GT INF A—Australia is GT with the keyword of “influenza A virus” in Australia.
Performance of prediction models for seasonal influenza outbreaks after 26 weeks in the United States from 2015 to 2019.
| R2 | RMSE (forecast values) | RMSE (Peak timing) | RMSE (Peak amplitude) | ||
|---|---|---|---|---|---|
| Influenza-like illness | Previous season | 0.487 | 1.1 | 5.5 | 2.2 |
| LR | 0.720 | 0.8 | 2.5 | 1.5 | |
| ARIMAX | 0.714 | 0.8 | 2.9 | 1.6 | |
| ANN | 0.758 | 0.7 | 1.8 | 0.8 | |
| Total Influenza viruses | Previous season | 0.346 | 4802.8 | 5.8 | 6657.8 |
| LR | 0.792 | 2707.6 | 1.7 | 5574.5* | |
| ARIMAX | 0.806 | 2618.2 | 1.7 | 6726.4 | |
| ANN | 0.738 | 3039.6 | 1.7 | 7544.3 | |
| Influenza A virus | Previous season | 0.289 | 4190.9 | 5.8 | 4901.0 |
| LR | 0.777 | 2347.8 | 1.9 | 4694.7 | |
| ARIMAX | 0.792 | 2265.2 | 1.6 | 5355.9 | |
| ANN | 0.798 | 2231.9 | 1.2 | 4545.3 | |
| Influenza B virus | Previous season | -0.238 | 1880.8 | 3.7 | 5142.3 |
| LR | 0.427 | 1279.4 | 3.0 | 1453.6 | |
| ARIMAX | 0.352 | 1360.4 | 2.7 | 3163.0 | |
| ANN | 0.403 | 1306.3 | 2.4 | 1512.0 |
R2, Coefficient of determination; RMSE, Root-mean-square error; LR, Linear regression; ARIMAX, Auto Regressive Integrated Moving Average; ANN, artificial neural network.

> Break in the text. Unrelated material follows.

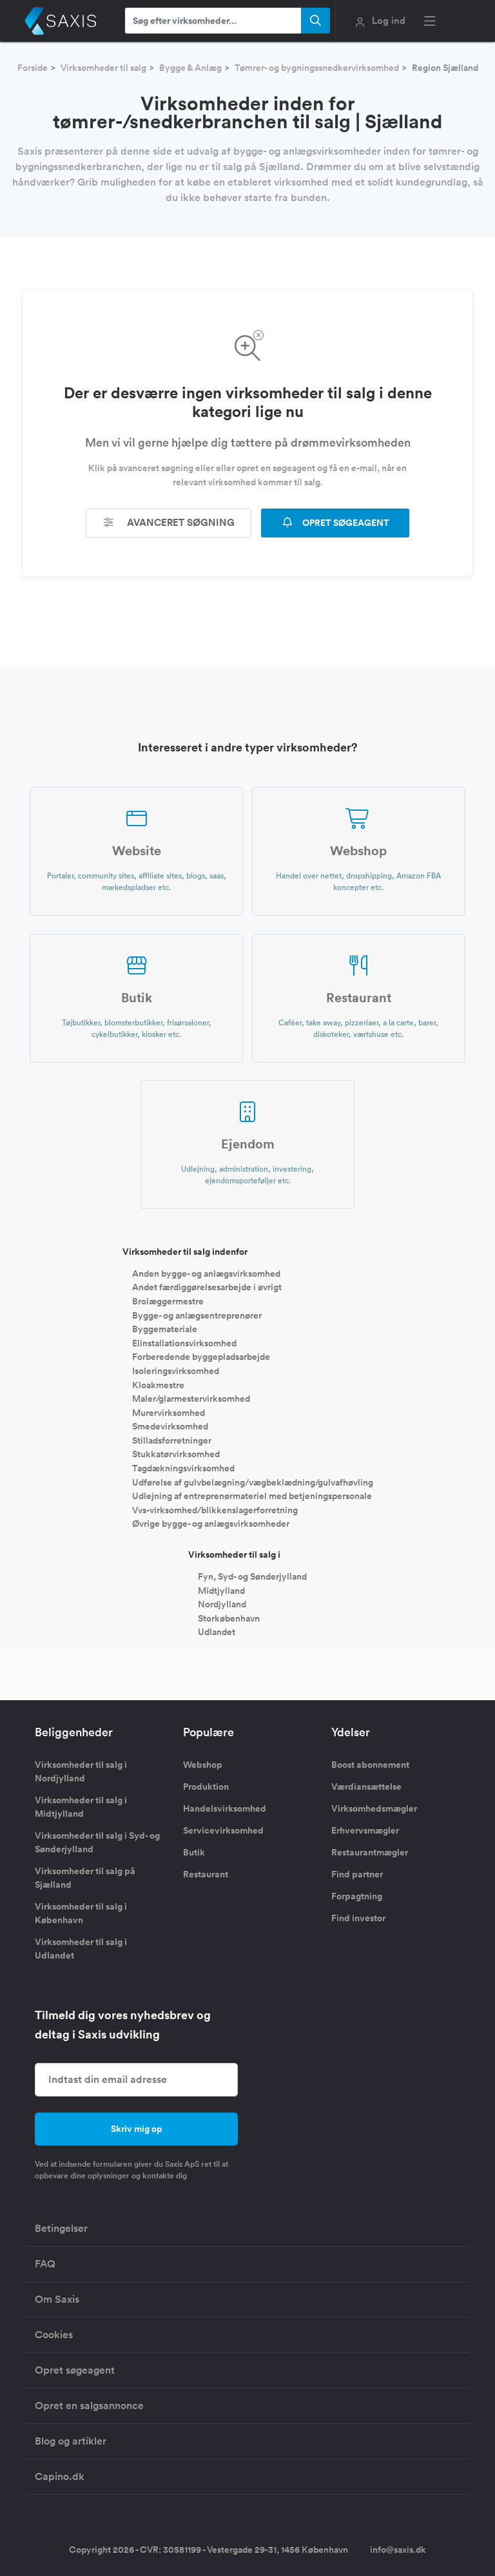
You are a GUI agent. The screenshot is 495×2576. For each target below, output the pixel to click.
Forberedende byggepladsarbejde (201, 1356)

* Best value among previous season, LR, ARIMAX, and ANN.
Units for the RMSE (forecast values) are percentage of visits for influenza-like illness and number of total influenza, influenza A, and influenza B viruses.

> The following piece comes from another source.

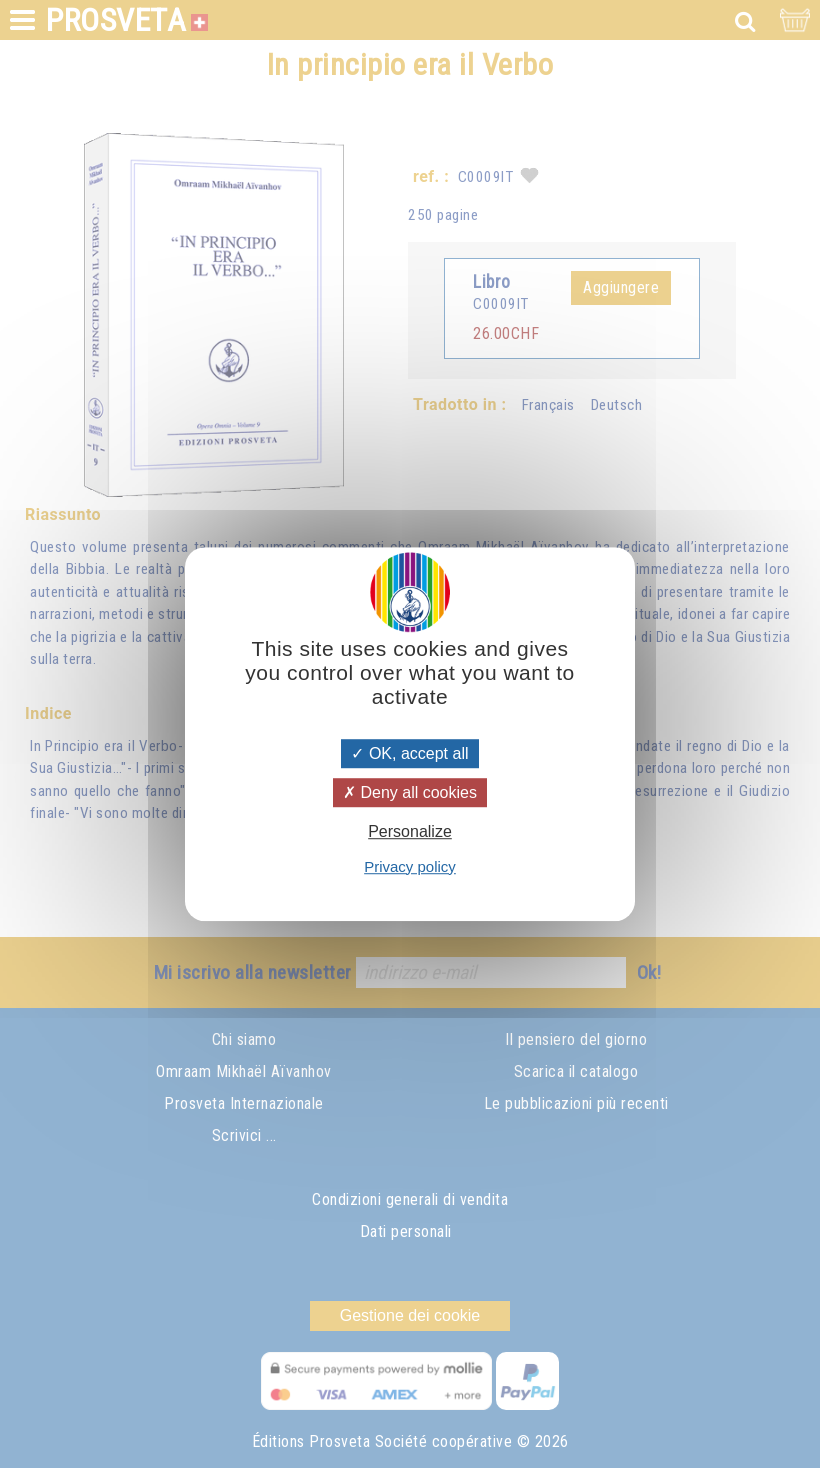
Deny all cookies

Units for the RMSE (Peak timing) are week.
Units for the RMSE (peak amplitude) are percentage of visits for influenza-like illness and number of total influenza, influenza A, and influenza B viruses.
Fig 6The prediction of ANN for ILI (a) and Total influenza (b), influenza A and influenza B viruses (c) after 26 weeks from 2015 to 2019 in the U.S.
Fig 7The prediction and 95% confidence interval of Auto Regressive Integrated Moving Average for ILI (a) and Total influenza (b), influenza A (c) and influenza B viruses (d) from 2015 to 2019 in the U.S.